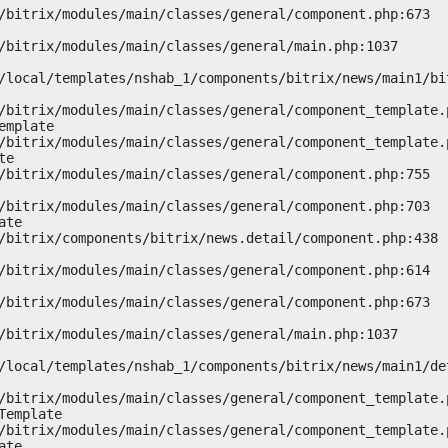
mplate

e

te

emplate

te
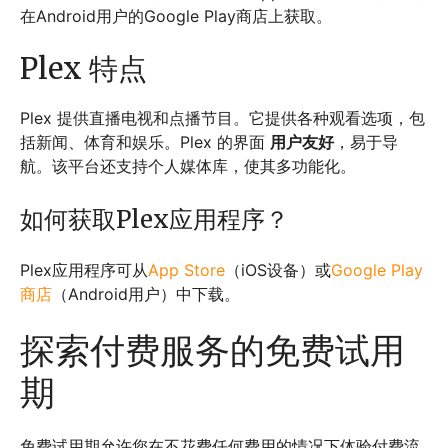
在Android用户的Google Play商店上获取。
Plex 特点
Plex 提供直播电视和点播节目。它提供各种观看选项，包
括新闻、体育和娱乐。Plex 的界面
用户友好
，易于导
航。该平台还支持个人媒体库，使其多功能化。
如何获取Plex应用程序？
Plex应用程序可从
App Store
（iOS设备）或
Google Play
商店
（Android用户）中下载。
探索付费服务的免费试用
期
免费试用期允许您在不花费任何费用的情况下体验付费流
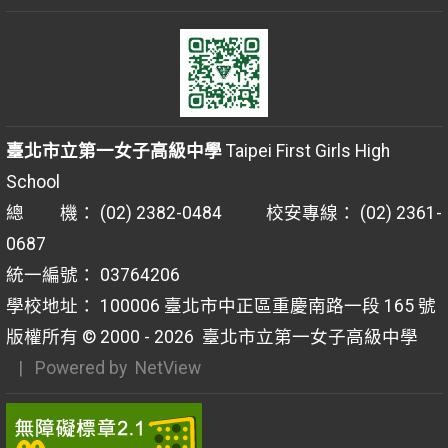
臺北市立第一女子高級中學
Taipei First Girls High
School
總 機： (02) 2382-0484 校安專線： (02) 2361-
0687
統一編號： 03764206
學校地址： 100006 臺北市中正區重慶南路一段 165 號
版權所有 © 2000 - 2026
臺北市立第一女子高級中學
| Powered by
NetView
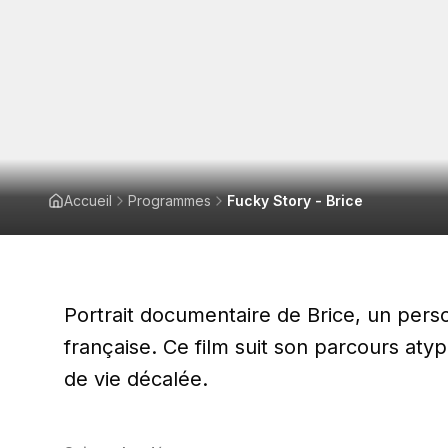
Accueil
Programmes
Fucky Story - Brice
Portrait documentaire de Brice, un per
française. Ce film suit son parcours atyp
de vie décalée.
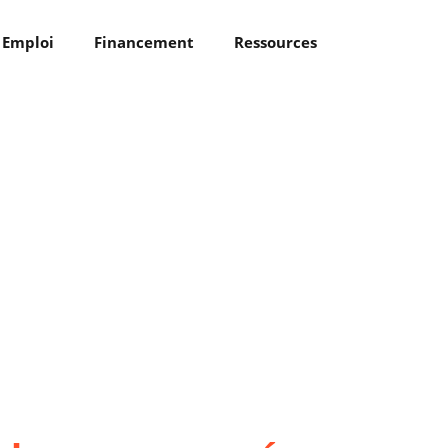
Emploi
Financement
Ressources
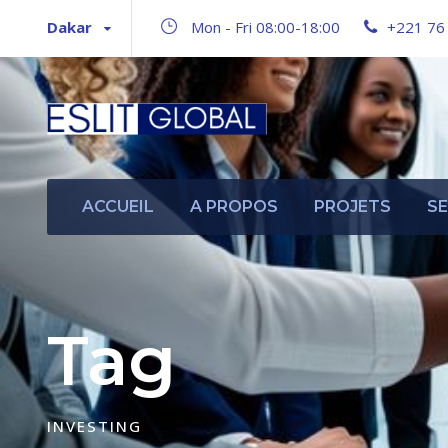
Dakar
Mon - Fri 08:00-18:00
+221 76
ACCUEIL
A PROPOS
PROJETS
SE
Tag
INVESTING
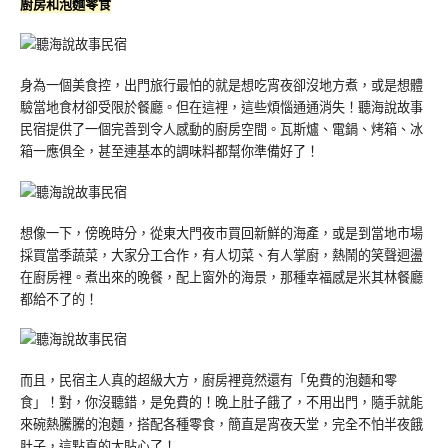
廚房和泡麵零食
身為一個美食控，出門旅行最怕的就是想吃宵夜卻沒地方煮，或是想體
驗當地食材卻受限於餐廳。但在這裡，這些煩惱通通消失！聽海說故事
民宿提供了一個完善到令人感動的廚房空間。瓦斯爐、電鍋、烤箱、冰
箱一應俱全，甚至連基本的調味料都幫你準備好了！
想像一下，傍晚時分，從東大門夜市買回新鮮的海產，或是到當地市場
採買當季蔬菜，大家分工合作，有人切菜、有人掌廚，熱鬧的笑聲迴盪
在廚房裡。煮出來的晚餐，配上窗外的海景，那種幸福感是米其林餐廳
都給不了的！
而且，民宿主人真的超級大方，廚房裡竟然還有「免費的泡麵和零
食」！對，你沒聽錯，是免費的！晚上肚子餓了，不用出門，隨手就能
來碗熱騰騰的泡麵，搭配各種零食，簡直是宵夜天堂，完全不怕半夜餓
肚子，這點真的太貼心了！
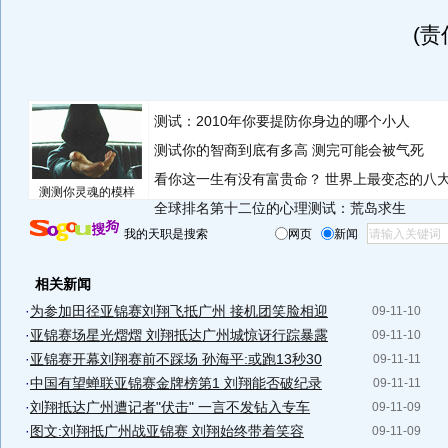
(
测试：2010年你要提防你身边的哪个小人
测试你的智商到底有多高 测完可能会被气死
看你这一生有没有富贵命？
世界上最变态的八
测测你灵魂的模样
全球排名第十二位的心理测试：荒岛求生
我的天职是搜索
网页
新闻
相关新闻
·
为参加田径亚锦赛刘翔飞抵广州 接机团笑脸相迎
09-11-10
·
亚锦赛场星光熠熠 刘翔抵达广州城惊讶行踪暴露
09-11-10
·
亚锦赛开幕刘翔赛前不踩场 孙海平:或跑13秒30
09-11-11
·
中国有望蝉联亚锦赛金牌榜第1 刘翔能否破纪录
09-11-11
·
刘翔抵达广州遭记者"伏击" 一言不发钻入专车
09-11-09
·
图文:刘翔抵广州战亚锦赛 刘翔始终带着笑容
09-11-09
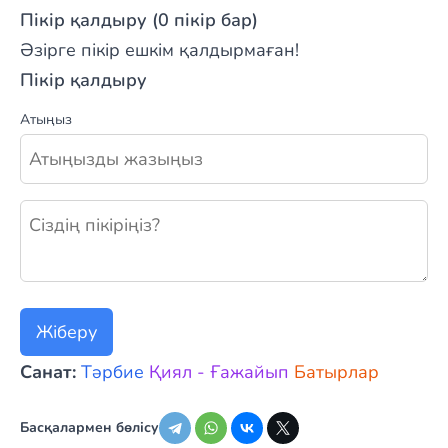
Пікір қалдыру (0 пікір бар)
Әзірге пікір ешкім қалдырмаған!
Пікір қалдыру
Атыңыз
Жаңа пікір қалдыру
Жіберу
Санат:
Тәрбие
Қиял - Ғажайып
Батырлар
Басқалармен бөлісу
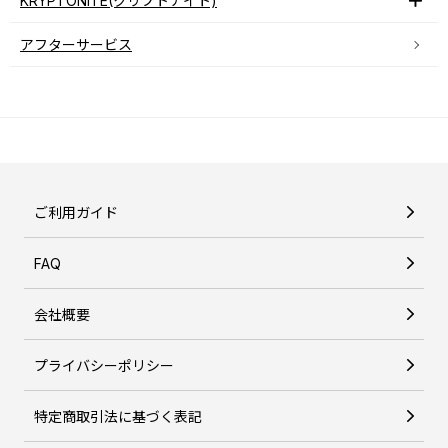
KRYPTONITE(クリプトナイト)
アフターサービス
ご利用ガイド
FAQ
会社概要
プライバシーポリシー
特定商取引法に基づく表記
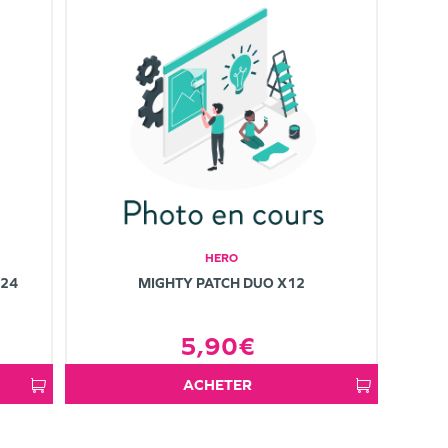
HERO
X24
MIGHTY PATCH DUO X12
5,90€
ACHETER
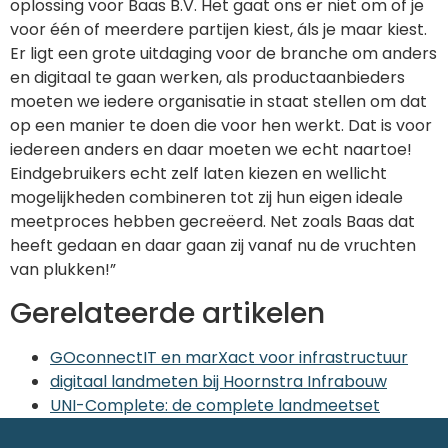
oplossing voor Baas B.V. Het gaat ons er niet om of je
voor één of meerdere partijen kiest, áls je maar kiest.
Er ligt een grote uitdaging voor de branche om anders
en digitaal te gaan werken, als productaanbieders
moeten we iedere organisatie in staat stellen om dat
op een manier te doen die voor hen werkt. Dat is voor
iedereen anders en daar moeten we echt naartoe!
Eindgebruikers echt zelf laten kiezen en wellicht
mogelijkheden combineren tot zij hun eigen ideale
meetproces hebben gecreëerd. Net zoals Baas dat
heeft gedaan en daar gaan zij vanaf nu de vruchten
van plukken!”
Gerelateerde artikelen
GOconnectIT en marXact voor infrastructuur
digitaal landmeten bij Hoornstra Infrabouw
UNI-Complete: de complete landmeetset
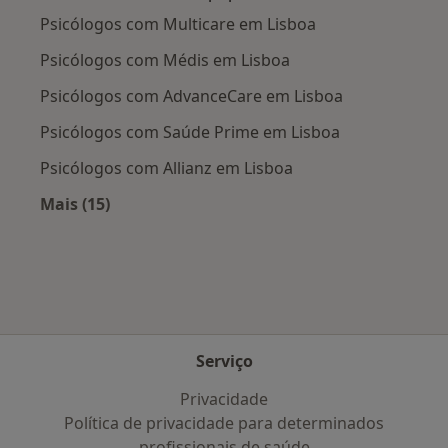
Psicólogos com Multicare em Lisboa
Psicólogos com Médis em Lisboa
Psicólogos com AdvanceCare em Lisboa
Psicólogos com Saúde Prime em Lisboa
Psicólogos com Allianz em Lisboa
Mais (15)
Mais na categoria: Planos de saúde mais popu
Serviço
Privacidade
Política de privacidade para determinados
profissionais de saúde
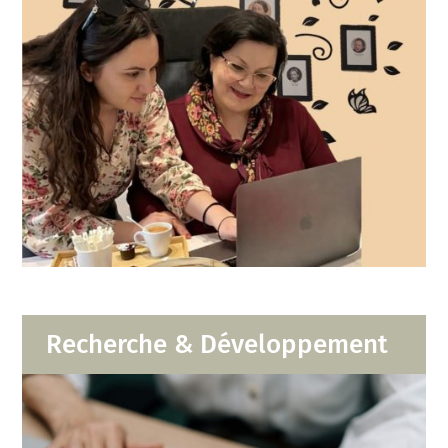
Recherche & Développement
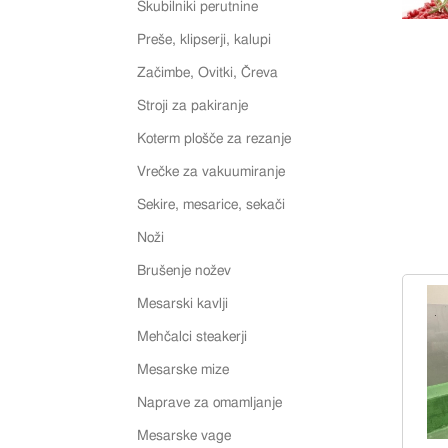
Skubilniki perutnine
Preše, klipserji, kalupi
Začimbe, Ovitki, Čreva
Stroji za pakiranje
Koterm plošče za rezanje
Vrečke za vakuumiranje
Sekire, mesarice, sekači
Noži
Brušenje nožev
Mesarski kavlji
Mehčalci steakerji
Mesarske mize
Naprave za omamljanje
Mesarske vage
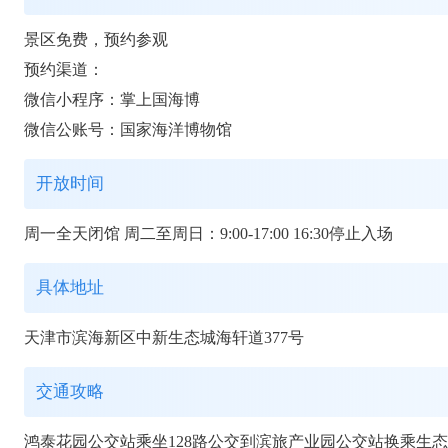
景区免费，预约参观
预约渠道：
微信小程序：掌上国海博
微信公账号：国家海洋博物馆
开放时间
周一全天闭馆 周二至周日：9:00-17:00 16:30停止入场
具体地址
天津市滨海新区中新生态城海轩道377号
交通攻略
鸿泰花园公交站乘坐128路公交到滨旅产业园公交站换乘生态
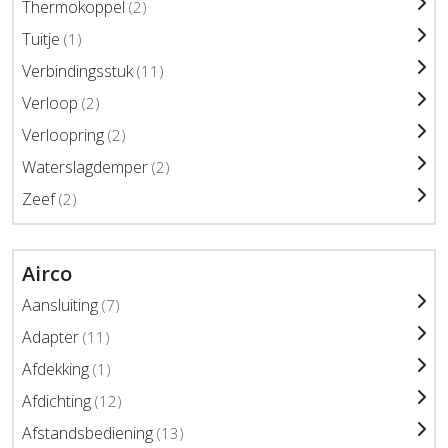
Thermokoppel
(2)
Tuitje
(1)
Verbindingsstuk
(11)
Verloop
(2)
Verloopring
(2)
Waterslagdemper
(2)
Zeef
(2)
Airco
Aansluiting
(7)
Adapter
(11)
Afdekking
(1)
Afdichting
(12)
Afstandsbediening
(13)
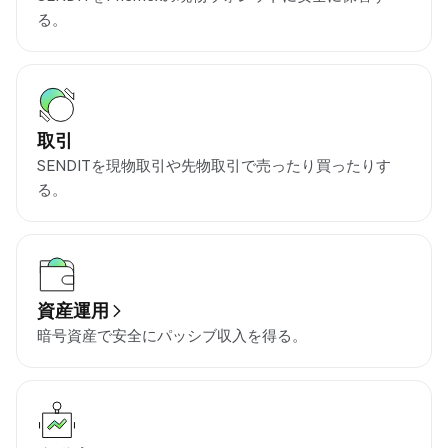
る。
取引
SENDITを現物取引や先物取引で売ったり買ったりす
る。
資産運用
暗号資産で安全にパッシブ収入を得る。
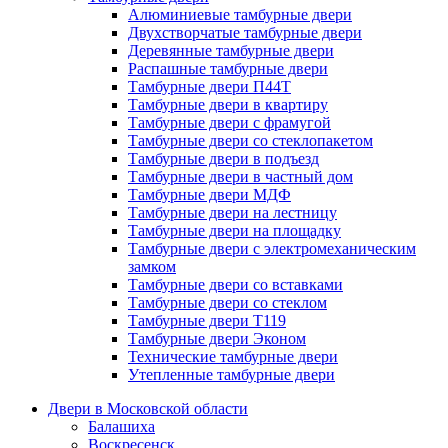
Алюминиевые тамбурные двери
Двухстворчатые тамбурные двери
Деревянные тамбурные двери
Распашные тамбурные двери
Тамбурные двери П44Т
Тамбурные двери в квартиру
Тамбурные двери с фрамугой
Тамбурные двери со стеклопакетом
Тамбурные двери в подъезд
Тамбурные двери в частный дом
Тамбурные двери МДФ
Тамбурные двери на лестницу
Тамбурные двери на площадку
Тамбурные двери с электромеханическим
замком
Тамбурные двери со вставками
Тамбурные двери со стеклом
Тамбурные двери Т119
Тамбурные двери Эконом
Технические тамбурные двери
Утепленные тамбурные двери
Двери в Московской области
Балашиха
Воскресенск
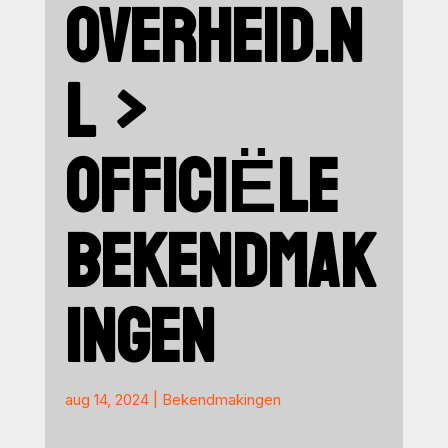
OVERHEID.N
L >
OFFICIËLE
BEKENDMAK
INGEN
aug 14, 2024
|
Bekendmakingen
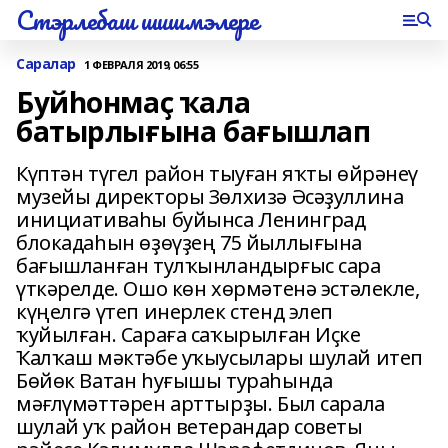
Стэрлебаш шишмэлере
Саралар
1 ФЕВРАЛЯ 2019, 06:55
Буйһонмаҫ ҡала
батырлығына бағышлап
Күптән түгел район тыуған яҡты өйрәнеү
музейы директоры Зөлхизә Әсәҙуллина
инициативаһы буйынса Ленинград
блокадаһын өҙөүҙең 75 йыллығына
бағышланған тулҡынландырғыс сара
үткәрелде. Ошо көн хөрмәтенә эстәлекле,
күңелгә үтеп инерлек стенд элеп
ҡуйылған. Сараға саҡырылған Иҫке
Ҡалҡаш мәктәбе уҡыусылары шулай итеп
Бөйөк Ватан һуғышы тураһында
мәғлүмәттәрен арттырҙы. Был сарала
шулай уҡ район ветерандар советы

====

* [ASSIGNED TASK] Output every record exactly, minus the pictures.

* [FINISHED TASK]
mplate

e

te

emplate

te
在Android用户的Google Play商店上获取。
Plex 特点
Plex 提供直播电视和点播节目。它提供各种观看选项，包
括新闻、体育和娱乐。Plex 的界面
用户友好
，易于导
航。该平台还支持个人媒体库，使其多功能化。
如何获取Plex应用程序？
Plex应用程序可从
App Store
（iOS设备）或
Google Play
商店
（Android用户）中下载。
探索付费服务的免费试用
期
免费试用期允许您在不花费任何费用的情况下体验付费流
臺北市立第一女子高級中學
Taipei First Girls High
School
總 機： (02) 2382-0484 校安專線： (02) 2361-
0687
統一編號： 03764206
學校地址： 100006 臺北市中正區重慶南路一段 165 號
版權所有 © 2000 - 2026
臺北市立第一女子高級中學
| Powered by
NetView
Accueil
Programmes
Fucky Story - Brice
Portrait documentaire de Brice, un per
française. Ce film suit son parcours atyp
de vie décalée.
Emploi
Financement
Ressources
Dakar
Mon - Fri 08:00-18:00
+221 76
ACCUEIL
A PROPOS
PROJETS
SE
Tag
INVESTING
廚房和泡麵零食
身為一個美食控，出門旅行最怕的就是想吃宵夜卻沒地方煮，或是想體
驗當地食材卻受限於餐廳。但在這裡，這些煩惱通通消失！聽海說故事
民宿提供了一個完善到令人感動的廚房空間。瓦斯爐、電鍋、烤箱、冰
箱一應俱全，甚至連基本的調味料都幫你準備好了！
想像一下，傍晚時分，從東大門夜市買回新鮮的海產，或是到當地市場
採買當季蔬菜，大家分工合作，有人切菜、有人掌廚，熱鬧的笑聲迴盪
在廚房裡。煮出來的晚餐，配上窗外的海景，那種幸福感是米其林餐廳
都給不了的！
而且，民宿主人真的超級大方，廚房裡竟然還有「免費的泡麵和零
食」！對，你沒聽錯，是免費的！晚上肚子餓了，不用出門，隨手就能
來碗熱騰騰的泡麵，搭配各種零食，簡直是宵夜天堂，完全不怕半夜餓
肚子，這點真的太貼心了！
(
测试：2010年你要提防你身边的哪个小人
测试你的智商到底有多高 测完可能会被气死
看你这一生有没有富贵命？
世界上最变态的八
测测你灵魂的模样
全球排名第十二位的心理测试：荒岛求生
我的天职是搜索
网页
新闻
相关新闻
·
为参加田径亚锦赛刘翔飞抵广州 接机团笑脸相迎
09-11-10
·
亚锦赛场星光熠熠 刘翔抵达广州城惊讶行踪暴露
09-11-10
·
亚锦赛开幕刘翔赛前不踩场 孙海平:或跑13秒30
09-11-11
·
中国有望蝉联亚锦赛金牌榜第1 刘翔能否破纪录
09-11-11
·
刘翔抵达广州遭记者"伏击" 一言不发钻入专车
09-11-09
·
图文:刘翔抵广州战亚锦赛 刘翔始终带着笑容
09-11-09
Пікір қалдыру (0 пікір бар)
Әзірге пікір ешкім қалдырмаған!
Пікір қалдыру
Атыңыз
Жаңа пікір қалдыру
Жіберу
Санат:
Тәрбие
Қиял - Ғажайып
Батырлар
Басқалармен бөлісу
KRYPTONITE(クリプトナイト)
アフターサービス
ご利用ガイド
FAQ
会社概要
プライバシーポリシー
特定商取引法に基づく表記
HERO
X24
MIGHTY PATCH DUO X12
5,90€
ACHETER
oplossing voor Baas B.V. Het gaat ons er niet om of je
voor één of meerdere partijen kiest, áls je maar kiest.
Er ligt een grote uitdaging voor de branche om anders
en digitaal te gaan werken, als productaanbieders
moeten we iedere organisatie in staat stellen om dat
op een manier te doen die voor hen werkt. Dat is voor
iedereen anders en daar moeten we echt naartoe!
Eindgebruikers echt zelf laten kiezen en wellicht
mogelijkheden combineren tot zij hun eigen ideale
meetproces hebben gecreëerd. Net zoals Baas dat
heeft gedaan en daar gaan zij vanaf nu de vruchten
van plukken!”
Gerelateerde artikelen
GOconnectIT en marXact voor infrastructuur
digitaal landmeten bij Hoornstra Infrabouw
UNI-Complete: de complete landmeetset
Psicólogos com Multicare em Lisboa
Psicólogos com Médis em Lisboa
Psicólogos com AdvanceCare em Lisboa
Psicólogos com Saúde Prime em Lisboa
Psicólogos com Allianz em Lisboa
Mais (15)
Mais na categoria: Planos de saúde mais popu
Serviço
Privacidade
Política de privacidade para determinados
profissionais de saúde
Recherche & Développement
Skubilniki perutnine
Preše, klipserji, kalupi
Začimbe, Ovitki, Čreva
Stroji za pakiranje
Koterm plošče za rezanje
Vrečke za vakuumiranje
Sekire, mesarice, sekači
Noži
Brušenje nožev
Mesarski kavlji
Mehčalci steakerji
Mesarske mize
Naprave za omamljanje
Mesarske vage
景区免费，预约参观
预约渠道：
微信小程序：掌上国海博
微信公账号：国家海洋博物馆
开放时间
周一全天闭馆 周二至周日：9:00-17:00 16:30停止入场
具体地址
天津市滨海新区中新生态城海轩道377号
交通攻略
鸿泰花园公交站乘坐128路公交到滨旅产业园公交站换乘生态
Thermokoppel
(2)
Tuitje
(1)
Verbindingsstuk
(11)
Verloop
(2)
Verloopring
(2)
Waterslagdemper
(2)
Zeef
(2)
Airco
Aansluiting
(7)
Adapter
(11)
Afdekking
(1)
Afdichting
(12)
Afstandsbediening
(13)
る。
取引
SENDITを現物取引や先物取引で売ったり買ったりす
る。
資産運用
暗号資産で安全にパッシブ収入を得る。
Алюминиевые тамбурные двери
Двухстворчатые тамбурные двери
Деревянные тамбурные двери
Распашные тамбурные двери
Тамбурные двери П44Т
Тамбурные двери в квартиру
Тамбурные двери с фрамугой
Тамбурные двери со стеклопакетом
Тамбурные двери в подъезд
Тамбурные двери в частный дом
Тамбурные двери МДФ
Тамбурные двери на лестницу
Тамбурные двери на площадку
Тамбурные двери с электромеханическим
замком
Тамбурные двери со вставками
Тамбурные двери со стеклом
Тамбурные двери Т119
Тамбурные двери Эконом
Технические тамбурные двери
Утепленные тамбурные двери
Двери в Московской области
Балашиха
Воскресенск
OVERHEID.N
L >
OFFICIËLE
BEKENDMAK
INGEN
aug 14, 2024
|
Bekendmakingen
Стэрлебаш шишмэлере
Саралар
1 ФЕВРАЛЯ 2019, 06:55
Буйһонмаҫ ҡала
батырлығына бағышлап
Күптән түгел район тыуған яҡты өйрәнеү
музейы директоры Зөлхизә Әсәҙуллина
инициативаһы буйынса Ленинград
блокадаһын өҙөүҙең 75 йыллығына
бағышланған тулҡынландырғыс сара
үткәрелде. Ошо көн хөрмәтенә эстәлекле,
күңелгә үтеп инерлек стенд элеп
ҡуйылған. Сараға саҡырылған Иҫке
Ҡалҡаш мәктәбе уҡыусылары шулай итеп
Бөйөк Ватан һуғышы тураһында
мәғлүмәттәрен арттырҙы. Был сарала
шулай уҡ район ветерандар советы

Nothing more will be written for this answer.